Je le reconnais: le jour où Roland Wagner m’a dit qu’il voulait que je dessine la couverture de son prochain livre, mon impulsion immédiate a été de ne pas chercher à le dissuader, et de profiter lâchement de sa perte subite de raison en disant oui.

Une couverture! Sur un vrai livre qu’on trouverait dans de vraies librairies! Chouette!

Le karma, qui est une garce sans pitié, n’allait pas tarder à me rappeler son existence. D’abord, Roland n’avait pas encore écrit le bouquin, et il me donna juste quelques indications sur ce qu’il voulait, pour ce volume des Nouveaux Mystères de Paris où son enquêteur invisible, Tem, rencontrait… des toons. Pardon: des tøøns. «Dessine un kangourou dans un style comique, en train de courir dans la rue!»

D’aucuns, chargés de dessiner un mouton, s’en sont bien tirés. Avec mon kangourou, j’étais plus désorienté.

J’avais aussi demandé à avoir pas mal de temps pour œuvrer, parce que je ne dessine pas vite et que je peins encore moins vite («Vous n’utilisez pas Photoshop?» m’avait demandé la directrice artistique de chez Fleuve Noir. «Je préfère peindre», avais-je cauteleusement rétorqué. Jim Bama, Frazetta et moi… En fait, en 1999, Photoshop se situait un peu au-delà des capacités de mon Mac et de ma bourse.)

Et puis le temps passa, sans que la commande se précise, ce qui fait que lorsque l’heure fatidique revint en question, je dus rendre une copie un peu précipitée, parce que c’était soudain pressé, et que quinze jours sans faute, à l’époque, ça comprenait le temps d’acheminement par la Poste.

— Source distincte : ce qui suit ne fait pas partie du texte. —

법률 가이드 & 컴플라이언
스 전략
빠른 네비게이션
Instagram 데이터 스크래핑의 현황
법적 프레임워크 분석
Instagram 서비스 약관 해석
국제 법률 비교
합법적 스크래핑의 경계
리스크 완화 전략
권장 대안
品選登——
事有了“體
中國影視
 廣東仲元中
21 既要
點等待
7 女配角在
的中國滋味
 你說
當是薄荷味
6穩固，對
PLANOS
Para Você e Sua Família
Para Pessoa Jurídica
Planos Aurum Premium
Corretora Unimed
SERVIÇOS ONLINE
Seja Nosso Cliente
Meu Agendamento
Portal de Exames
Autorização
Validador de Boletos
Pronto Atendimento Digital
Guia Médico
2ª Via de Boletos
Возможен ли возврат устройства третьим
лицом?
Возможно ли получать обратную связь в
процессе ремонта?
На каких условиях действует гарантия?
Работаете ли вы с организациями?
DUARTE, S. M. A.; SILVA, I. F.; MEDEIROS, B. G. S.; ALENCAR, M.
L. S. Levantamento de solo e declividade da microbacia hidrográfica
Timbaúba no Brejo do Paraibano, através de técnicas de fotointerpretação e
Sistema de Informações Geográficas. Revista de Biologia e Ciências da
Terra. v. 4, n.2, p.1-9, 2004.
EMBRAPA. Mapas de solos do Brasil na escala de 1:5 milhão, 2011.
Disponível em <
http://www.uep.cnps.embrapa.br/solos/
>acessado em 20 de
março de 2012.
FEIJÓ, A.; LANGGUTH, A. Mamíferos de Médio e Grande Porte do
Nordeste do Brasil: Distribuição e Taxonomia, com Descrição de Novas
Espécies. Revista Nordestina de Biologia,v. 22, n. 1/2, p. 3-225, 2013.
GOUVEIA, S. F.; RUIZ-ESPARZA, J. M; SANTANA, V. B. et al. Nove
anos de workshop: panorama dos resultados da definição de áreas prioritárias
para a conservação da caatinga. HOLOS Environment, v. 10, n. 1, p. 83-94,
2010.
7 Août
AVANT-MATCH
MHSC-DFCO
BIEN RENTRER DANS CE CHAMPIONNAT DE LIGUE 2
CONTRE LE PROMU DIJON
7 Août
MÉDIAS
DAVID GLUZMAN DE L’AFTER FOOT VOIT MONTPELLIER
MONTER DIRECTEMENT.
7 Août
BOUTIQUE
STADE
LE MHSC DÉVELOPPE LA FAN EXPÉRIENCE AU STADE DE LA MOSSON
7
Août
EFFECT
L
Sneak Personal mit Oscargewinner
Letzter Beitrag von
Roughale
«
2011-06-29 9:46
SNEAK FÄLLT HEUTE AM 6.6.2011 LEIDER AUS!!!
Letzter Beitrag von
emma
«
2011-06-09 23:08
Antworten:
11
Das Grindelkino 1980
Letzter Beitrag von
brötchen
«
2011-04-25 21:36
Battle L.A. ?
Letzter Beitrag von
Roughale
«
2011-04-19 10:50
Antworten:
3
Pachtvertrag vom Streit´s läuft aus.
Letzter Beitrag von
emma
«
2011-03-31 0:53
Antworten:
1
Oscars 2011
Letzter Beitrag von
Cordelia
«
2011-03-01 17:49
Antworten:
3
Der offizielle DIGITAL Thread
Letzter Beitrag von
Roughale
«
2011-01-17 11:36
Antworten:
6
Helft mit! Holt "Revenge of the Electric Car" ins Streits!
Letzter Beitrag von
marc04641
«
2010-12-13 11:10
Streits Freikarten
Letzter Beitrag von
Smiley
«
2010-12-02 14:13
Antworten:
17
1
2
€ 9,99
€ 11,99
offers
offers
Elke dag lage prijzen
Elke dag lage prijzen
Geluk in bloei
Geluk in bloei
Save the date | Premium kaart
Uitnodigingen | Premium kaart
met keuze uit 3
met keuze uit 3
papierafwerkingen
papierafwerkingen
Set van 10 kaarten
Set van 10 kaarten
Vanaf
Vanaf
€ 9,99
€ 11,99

Résultat des courses: une couverture qui manque cruellement de texture, de contrastes travaillés et d’à peu près tout, parce que j’ai pas eu le temps!!! Mais bon: J’ai fait la couverture d’un vrai bouquin vendu dans de vraies librairies. Au Fleuve Noir, na.

Pour la réédition, c’est un certain Caza qui a pris la relève. Évidemment, oui, comme ça, c’est plus facile…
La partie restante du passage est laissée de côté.